Dans d’autres cas, le repérage et l’étude de la documentation historique n’amènent pas à la recréation propre, mais ils sont utilisés comme point de départ pour une intervention de création. Les formes anciennes sont alors réinterprétées à la lumière du présent dans une dynamique créatrice, propre à tout jardin et à toute époque. À titre d’exemple, nous pouvons citer le projet de réhabilitation des jardins des Tuileries où les paysagistes P. Cribier et L. Benech ont proposé des solutions formelles novatrices qui, tout en respectant la valeur historique, symbolique et patrimoniale du site, répondent aux enjeux économiques et environnementaux de la contemporanéité. En choisissant de reconstituer la perspective Ouest-Est (celle qui passait du vide de la place de la Concorde, au végétal du jardin, au minéral des terrasses, jusqu'au bâti des palais des Tuileries et du Louvre), ils se sont positionnés en continuité avec l’histoire et l’identité des lieux. Pour cette raison, les éléments décoratifs et végétaux postérieurs au XVIIe siècle, plantations du Second Empire par exemple, n’ont pas été effacés, et le jardin a été ouvert à la créationn contemporaine en intégrant les sculptures de Penone.

Louis XIV et Le Nôtre auraient été très surpris !

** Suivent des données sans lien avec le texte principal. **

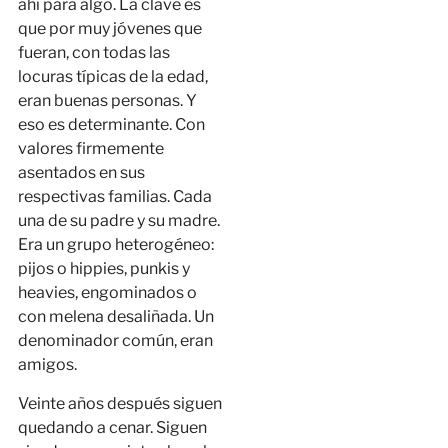
ahí para algo. La clave es
que por muy jóvenes que
fueran, con todas las
locuras típicas de la edad,
eran buenas personas. Y
eso es determinante. Con
valores firmemente
asentados en sus
respectivas familias. Cada
una de su padre y su madre.
Era un grupo heterogéneo:
pijos o hippies, punkis y
heavies, engominados o
con melena desaliñada. Un
denominador común, eran
amigos.
Veinte años después siguen
quedando a cenar. Siguen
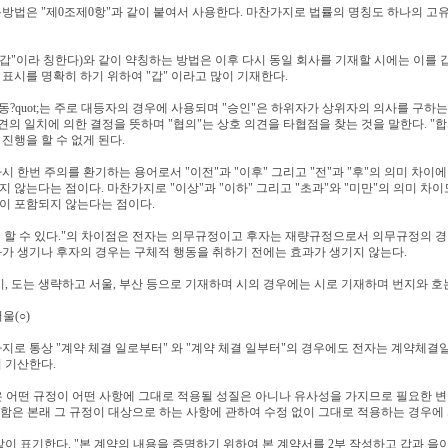
용방법은 "제0조제0항"과 같이 붙여서 사용한다. 마찬가지로 법률의 명칭도 하나의 
하 "갑"이라 칭한다)와 같이 약칭하는 방법은 이후 다시 동일 회사를 기재할 시에는 이를
표시를 명확히 하기 위하여 "갑" 이라고 많이 기재한다.
"동?quot;는 주로 대등자의 경우에 사용되며 "승인"은 하위자가 상위자의 의사를 구하
견의 일치에 의한 결정을 뜻하며 "협의"는 상호 의견을 타협점을 찾는 것을 말한다. "
진행을 할 수 없게 된다.
다시 한번 주의를 환기하는 용어로서 "이전"과 "이후" 그리고 "전"과 "후"의 의미 차이
 않는다는 점이다. 마찬가지로 "이상"과 "이하" 그리고 "초과"와 "미만"의 의미 차
이 포함되지 않는다는 점이다.
와 "~ 할 수 있다."의 차이점은 전자는 의무규정이고 후자는 재량규정으로서 의무규정의 
가 생기나 후자의 경우는 구체적 행동을 취하기 전에는 효과가 생기지 않는다.
시, 도는 생략하고 서울, 부산 등으로 기재하며 시의 경우에는 시로 기재하며 번지와 호는 1
울(○)
가지로 통상 "계약 체결 일로부터" 와 "계약 체결 일부터"의 경우에도 전자는 계약체
 기산한다.
 함은 어떤 규정이 어떤 사항에 그대로 적용될 성질은 아니나 유사성을 가지므로 필요한 
 함은 본래 그 규정이 대상으로 하는 사항에 관하여 수정 없이 그대로 적용하는 경우에
 같이 표기한다. "본 계약의 내용을 증명하기 위하여 본 계약서를 2부 작성하고 갑과 을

Les deux violentes tempêtes de 1990 (1 500 arbres terrassés) et 1999 (10 000 arbres touchés) ont participé davantage à transformer les structures végétales du site. Déjà avant la Révolution, Louis XIV et Le Nôtre auraient eu du mal à retrouver les jardins qu’ils avaient créés : les ormes champêtres qui décoraient la plupart des allées ayant disparu au cours du XVIIIe siècle à cause d’une épidémie de graphiose, Louis XVI les avait fait remplacer par des chênes, des peupliers, des charmes et des érables ; des kilomètres de charmilles avaient été retirés des allées ; les tracés des bosquets et des salles de verdure avaient été simplifiés, un nouveau bosquet, le Bosquet de la reine, avait remplacé le fameux Labyrinthe et il avait été planté avec des essences " exotiques " pour l’époque : cèdres du Liban, pins de Corse et tulipiers de Virginie. Louis XIV et Le Nôtre auraient été encore plus étonnés s’ils avaient visité le jardin à la Révolution. Ils auraient vu le Grand Canal asséché et planté d’arbres fruitiers, les alignements des allées partiellement coupés pour faire face aux besoins de l’armée et les Quinconces transformés en vergers. Ils l’auraient été tout autant si, dans la deuxième moitié du XIXe siècle, ils avaient emprunté leurs allées, alors ouvertes sur le ciel et alignées au cordeau, en les retrouvant ombrageuses et replantées de tilleuls et platanes.

 

Jardiniers au travail dans un jardin du XVIIe siècle in J.B. La Quintinie. Instructions pour les jardins fruitiers et potagers, C.Barbin, Paris, 1690. (ENSP Versailles).

 

 

1 thoughts on “Jardins en "papier"”

  1. Un site bien intéressant–merci… Je souhaitais savoir l’édition précise de La Quintinie dans laquelle vous avez trouvé l’image à la fin, car elle ne se trouve pas dans toutes les éditions.